Do you have a knuckle on your finger that looks like a badonkadonk? If so, welcome to middle age. We’ve saved you a posture-friendly ergonomic chair with memory foam cushion for your stay.
I’m not complaining so much as I’m stating plainly the observations of my physical decline which is happening in real time. My body doth protest my caloric busting activities. Also: bending down to tie my shoes, vacuum, lift any object over five pounds, and so on.
None of this is to say I plan to give up said activities I enjoy like running, hiking, and basketball. Another sign of getting older is being stubborn as all get out, and I punched my card earlier this year. As a result, when it comes to ceasing physical exertion, my stubbornness will shine because I refuse to be a couch potato.
As Irish playwright George Bernard Shaw once said:
We don’t stop playing because we grow old. We grow old because we stop playing. But we do sometimes take a month off from shooting hoops because we re-aggravated a herniated disc.
George Bernard Shaw (mostly)
Okay, so George Bernard Shaw didn’t say the last sentence, and it’s entirely plausible he didn’t even say the first sentence though it’s attributed to him on the Internet. I’m fairly certain I could find it attributed to Abraham Lincoln, Mark Twain, or Satchel Paige all the same.

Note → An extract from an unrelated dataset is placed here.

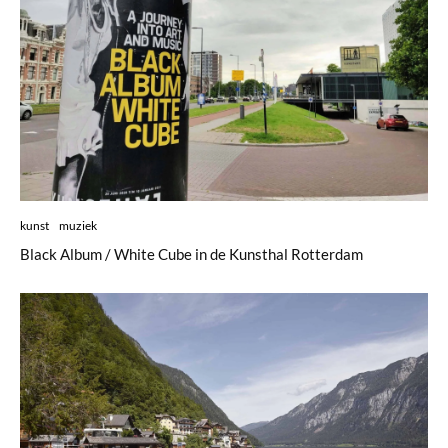
kunst
muziek
Black Album / White Cube in de Kunsthal Rotterdam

Regardless of who said it, it’s a saying, no matter how cliché it may be, I’ve tried to live by as a matter of principle.
I set a goal for myself a long time ago: to dunk on my son when he is a nimble 15 years old. As each year passes, and the closer I get to the day this was written in stone to come to fruition, the more I realize I should have started having kids when I was 18. He still has four years to go, as do I.
I will accomplish this goal regardless of the consequence, of which may very well be an inflamed disc in my lower back and a subsequent need for bed rest the following two weeks.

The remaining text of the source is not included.